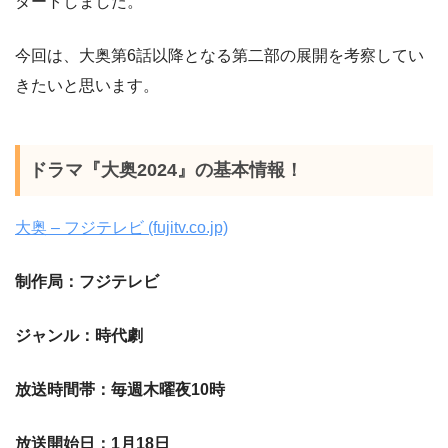
タートしました。
今回は、大奥第6話以降となる第二部の展開を考察してい
きたいと思います。
ドラマ『大奥2024』の基本情報！
大奥 – フジテレビ (fujitv.co.jp)
制作局：フジテレビ
ジャンル：時代劇
放送時間帯：毎週木曜夜10時
放送開始日：1月18日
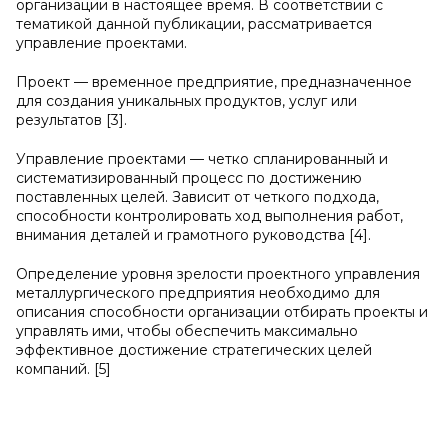
организации в настоящее время. В соответствии с
тематикой данной публикации, рассматривается
управление проектами.
Проект — временное предприятие, предназначенное
для создания уникальных продуктов, услуг или
результатов [3].
Управление проектами — четко спланированный и
систематизированный процесс по достижению
поставленных целей. Зависит от четкого подхода,
способности контролировать ход выполнения работ,
внимания деталей и грамотного руководства [4].
Определение уровня зрелости проектного управления
металлургического предприятия необходимо для
описания способности организации отбирать проекты и
управлять ими, чтобы обеспечить максимально
эффективное достижение стратегических целей
компаний. [5]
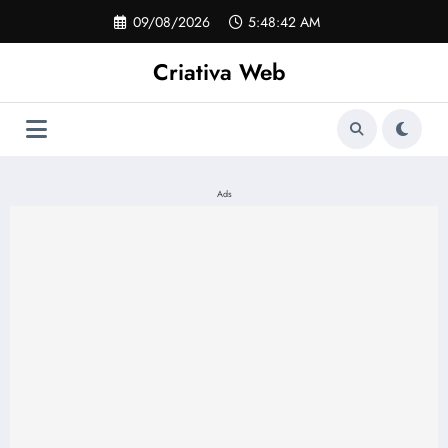
Pular
09/08/2026
5:48:43 AM
para
o
Criativa Web
conteúdo
Ads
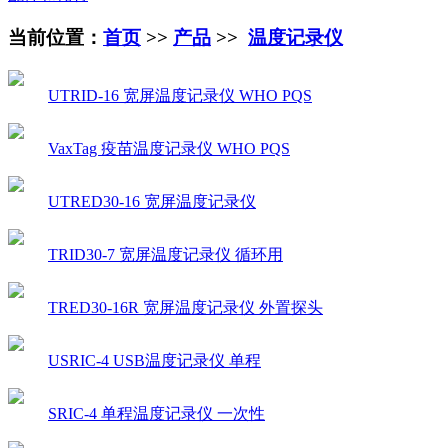
当前位置：
首页
>>
产品
>>
温度记录仪
UTRID-16 宽屏温度记录仪 WHO PQS
VaxTag 疫苗温度记录仪 WHO PQS
UTRED30-16 宽屏温度记录仪
TRID30-7 宽屏温度记录仪 循环用
TRED30-16R 宽屏温度记录仪 外置探头
USRIC-4 USB温度记录仪 单程
SRIC-4 单程温度记录仪 一次性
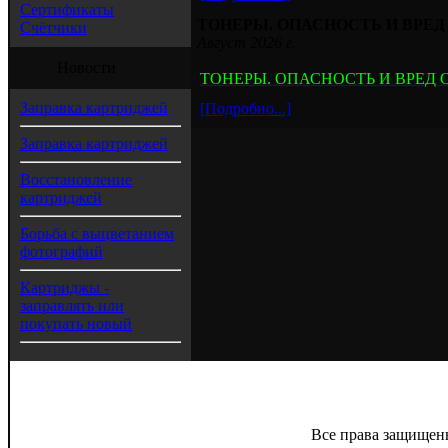
Сертификаты
ТОНЕРЫ. ОПАСНОСТЬ И ВРЕ
Счётчики
Август 2026 г.
Новости
ТОНЕРЫ. ОПАСНОСТЬ И ВРЕД
Заправка картриджей
[Подробно...]
Заправка картриджей
Восстановление
картриджей
Борьба с выцветанием
фотографий
Картриджы -
заправлять или
покупать новый
Все права защищен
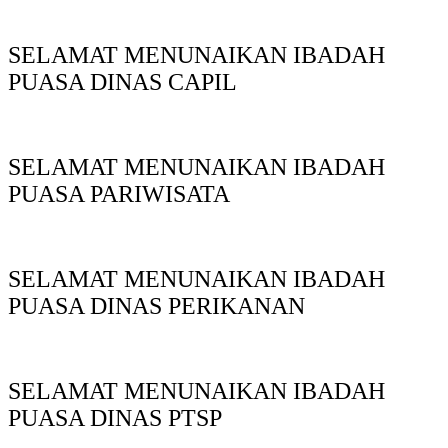
SELAMAT MENUNAIKAN IBADAH
PUASA DINAS CAPIL
SELAMAT MENUNAIKAN IBADAH
PUASA PARIWISATA
SELAMAT MENUNAIKAN IBADAH
PUASA DINAS PERIKANAN
SELAMAT MENUNAIKAN IBADAH
PUASA DINAS PTSP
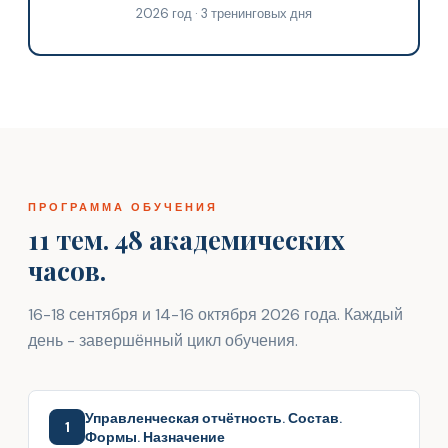
2026 год · 3 тренинговых дня
ПРОГРАММА ОБУЧЕНИЯ
11 тем. 48 академических
часов.
16-18 сентября и 14-16 октября 2026 года. Каждый
день - завершённый цикл обучения.
Управленческая отчётность. Состав.
1
Формы. Назначение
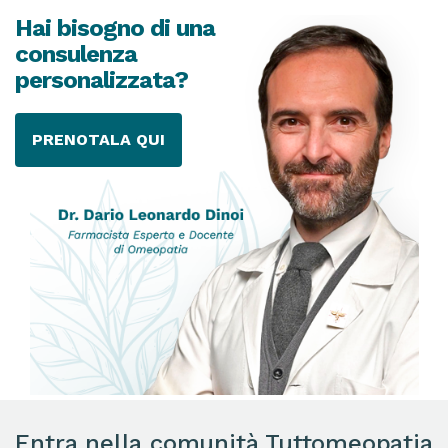
Hai bisogno di una
consulenza
personalizzata?
PRENOTALA QUI
Entra nella comunità Tuttomeopatia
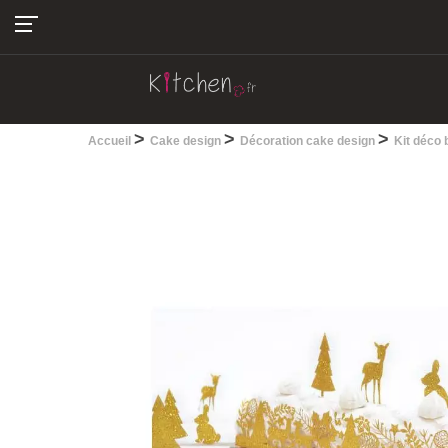
04.22.13.28.30
>
>
>
Accueil
Cake design
Décoration cake design
Kit déco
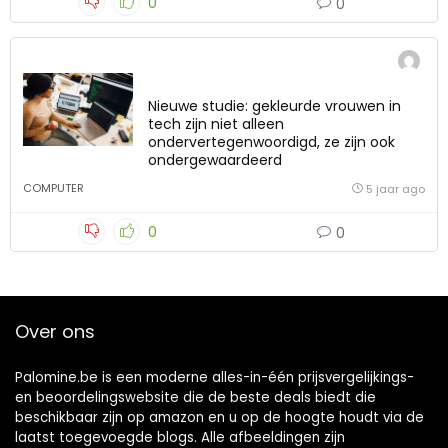
0
0
Nieuwe studie: gekleurde vrouwen in
tech zijn niet alleen
ondervertegenwoordigd, ze zijn ook
ondergewaardeerd
COMPUTER
5 jaar ago
0
0
Over ons
Palomine.be is een moderne alles-in-één prijsvergelijkings-
en beoordelingswebsite die de beste deals biedt die
beschikbaar zijn op amazon en u op de hoogte houdt via de
laatst toegevoegde blogs. Alle afbeeldingen zijn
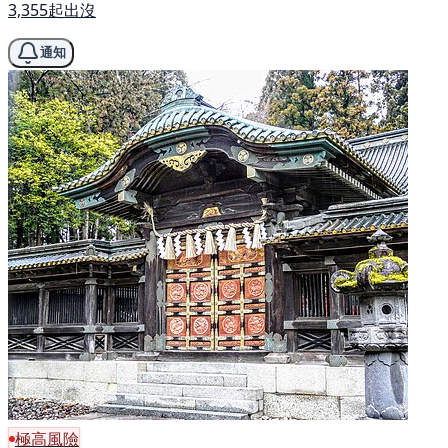
3,355起出沒
通知
極高風險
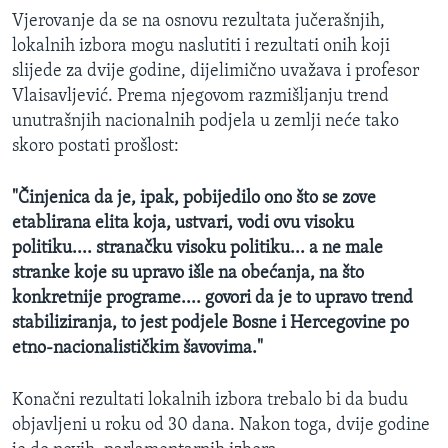
Vjerovanje da se na osnovu rezultata jučerašnjih,
lokalnih izbora mogu naslutiti i rezultati onih koji
slijede za dvije godine, dijelimično uvažava i profesor
Vlaisavljević. Prema njegovom razmišljanju trend
unutrašnjih nacionalnih podjela u zemlji neće tako
skoro postati prošlost:
"Činjenica da je, ipak, pobijedilo ono što se zove
etablirana elita koja, ustvari, vodi ovu visoku
politiku.... stranačku visoku politiku... a ne male
stranke koje su upravo išle na obećanja, na što
konkretnije programe.... govori da je to upravo trend
stabiliziranja, to jest podjele Bosne i Hercegovine po
etno-nacionalističkim šavovima."
Konačni rezultati lokalnih izbora trebalo bi da budu
objavljeni u roku od 30 dana. Nakon toga, dvije godine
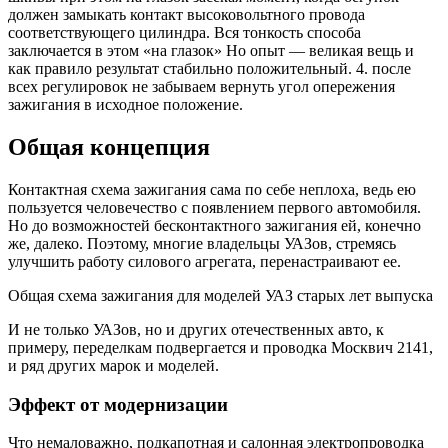
должен замыкать контакт высоковольтного провода
соответствующего цилиндра. Вся тонкость способа
заключается в этом «на глазок» Но опыт — великая вещь и
как правило результат стабильно положительный. 4. после
всех регулировок не забываем вернуть угол опережения
зажигания в исходное положение.
Общая концепция
Контактная схема зажигания сама по себе неплоха, ведь ею
пользуется человечество с появлением первого автомобиля.
Но до возможностей бесконтактного зажигания ей, конечно
же, далеко. Поэтому, многие владельцы УАЗов, стремясь
улучшить работу силового агрегата, перенастраивают ее.
Общая схема зажигания для моделей УАЗ старых лет выпуска
И не только УАЗов, но и других отечественных авто, к
примеру, переделкам подвергается и проводка Москвич 2141,
и ряд других марок и моделей.
Эффект от модернизации
Что немаловажно, подкапотная и салонная электропроводка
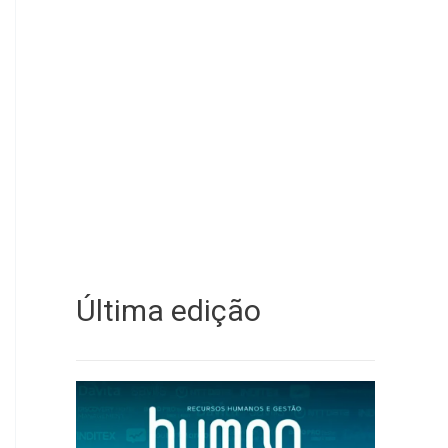
Última edição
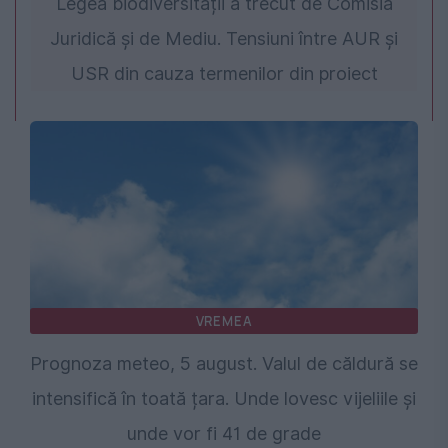
Legea biodiversității a trecut de Comisia
Juridică și de Mediu. Tensiuni între AUR și
USR din cauza termenilor din proiect
VREMEA
Prognoza meteo, 5 august. Valul de căldură se
intensifică în toată țara. Unde lovesc vijeliile și
unde vor fi 41 de grade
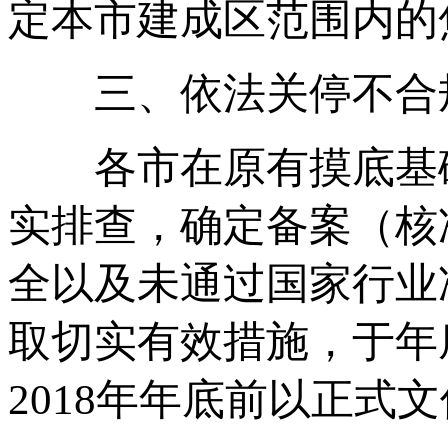
定本市建成区范围内的
三、依法关停不合规4
各市在原有摸底基础
实排查，确定备案（核
全以及未通过国家行业
取切实有效措施，于年
2018年年底前以正式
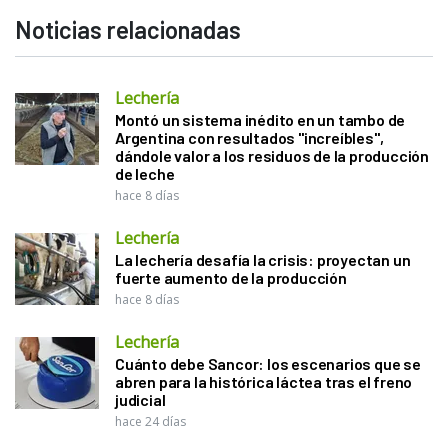
Noticias relacionadas
Lechería
Montó un sistema inédito en un tambo de
Argentina con resultados "increíbles",
dándole valor a los residuos de la producción
de leche
hace 8 días
Lechería
La lechería desafía la crisis: proyectan un
fuerte aumento de la producción
hace 8 días
Lechería
Cuánto debe Sancor: los escenarios que se
abren para la histórica láctea tras el freno
judicial
hace 24 días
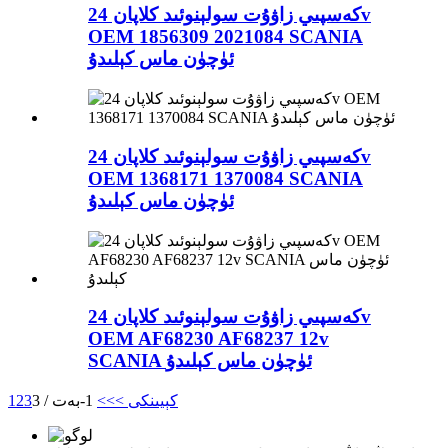
كەسپىي زاۋۇت سولېنوئىد كلاپان 24v
OEM 1856309 2021084 SCANIA
ئۈچۈن ماس كېلىدۇ
كەسپىي زاۋۇت سولېنوئىد كلاپان 24v
OEM 1368171 1370084 SCANIA
ئۈچۈن ماس كېلىدۇ
كەسپىي زاۋۇت سولېنوئىد كلاپان 24v
OEM AF68230 AF68237 12v
SCANIA ئۈچۈن ماس كېلىدۇ
كېيىنكى >
>>
1-بەت / 3
3
2
1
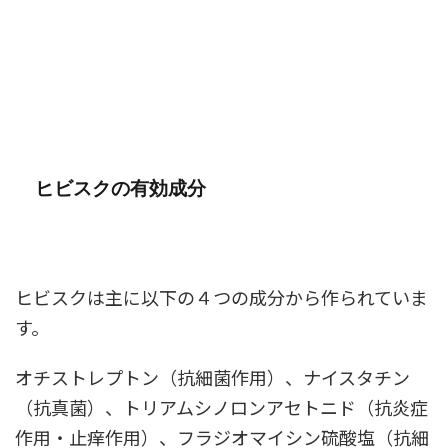
ヒビスクの有効成分
ヒビスクは主に以下の４つの成分から作られていま
す。
オチストレプトン（抗細菌作用）、ナイスタチン
（抗真菌）、トリアムシノロンアセトニド（抗炎症
作用・止痒作用）、フラジオマイシン硫酸塩（抗細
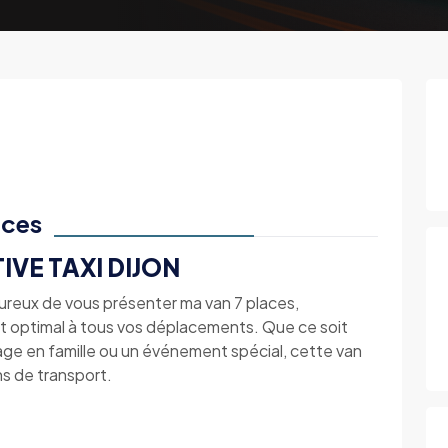
aces
IVE TAXI DIJON
heureux de vous présenter ma van 7 places,
rt optimal à tous vos déplacements. Que ce soit
yage en famille ou un événement spécial, cette van
ns de transport.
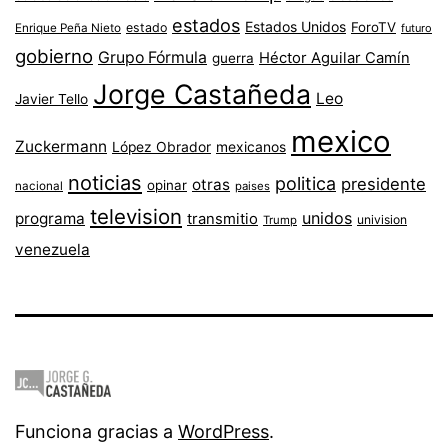
estados
Estados Unidos
ForoTV
estado
Enrique Peña Nieto
futuro
gobierno
Grupo Fórmula
Héctor Aguilar Camín
guerra
Jorge Castañeda
Leo
Javier Tello
mexico
Zuckermann
López Obrador
mexicanos
noticias
politica
presidente
otras
opinar
nacional
paises
television
unidos
programa
transmitio
univision
Trump
venezuela
Funciona gracias a
WordPress
.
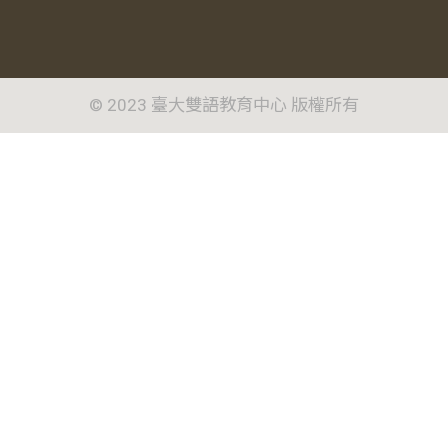
© 2023 臺大雙語教育中心 版權所有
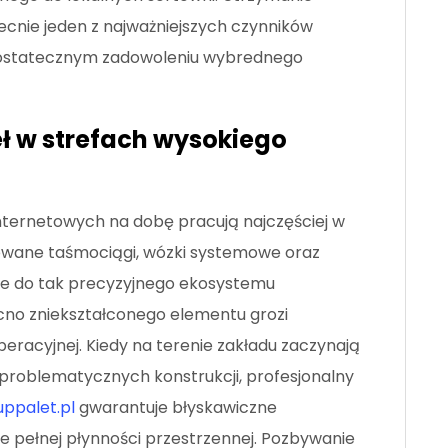
becnie jeden z najważniejszych czynników
 ostatecznym zadowoleniu wybrednego
ł w strefach wysokiego
nternetowych na dobę pracują najczęściej w
owane taśmociągi, wózki systemowe oraz
ie do tak precyzyjnego ekosystemu
no zniekształconego elementu grozi
peracyjnej. Kiedy na terenie zakładu zaczynają
 problematycznych konstrukcji, profesjonalny
uppalet.pl
gwarantuje błyskawiczne
e pełnej płynności przestrzennej. Pozbywanie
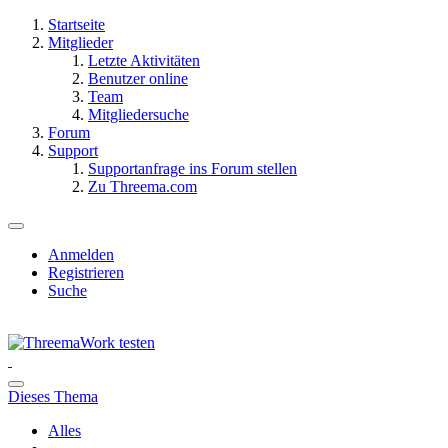
Startseite
Mitglieder
Letzte Aktivitäten
Benutzer online
Team
Mitgliedersuche
Forum
Support
Supportanfrage ins Forum stellen
Zu Threema.com
Anmelden
Registrieren
Suche
Dieses Thema
Alles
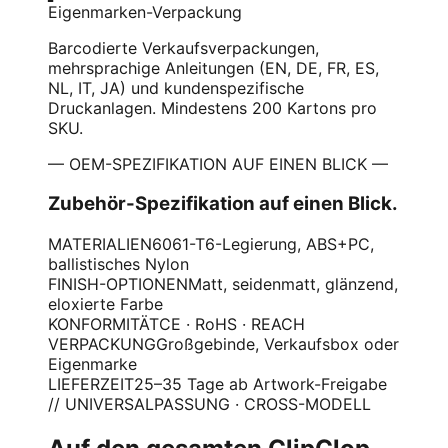
Eigenmarken-Verpackung
Barcodierte Verkaufsverpackungen,
mehrsprachige Anleitungen (EN, DE, FR, ES,
NL, IT, JA) und kundenspezifische
Druckanlagen. Mindestens 200 Kartons pro
SKU.
— OEM-SPEZIFIKATION AUF EINEN BLICK —
Zubehör-Spezifikation auf einen Blick.
MATERIALIEN
6061-T6-Legierung, ABS+PC,
ballistisches Nylon
FINISH-OPTIONEN
Matt, seidenmatt, glänzend,
eloxierte Farbe
KONFORMITÄT
CE · RoHS · REACH
VERPACKUNG
Großgebinde, Verkaufsbox oder
Eigenmarke
LIEFERZEIT
25–35 Tage ab Artwork-Freigabe
// UNIVERSALPASSUNG · CROSS-MODELL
------------------------------------------------------------------------
What is expected: Line count for "зажигания": give the number of lines in the data above that include it, and nothing else.

Exercise response: 4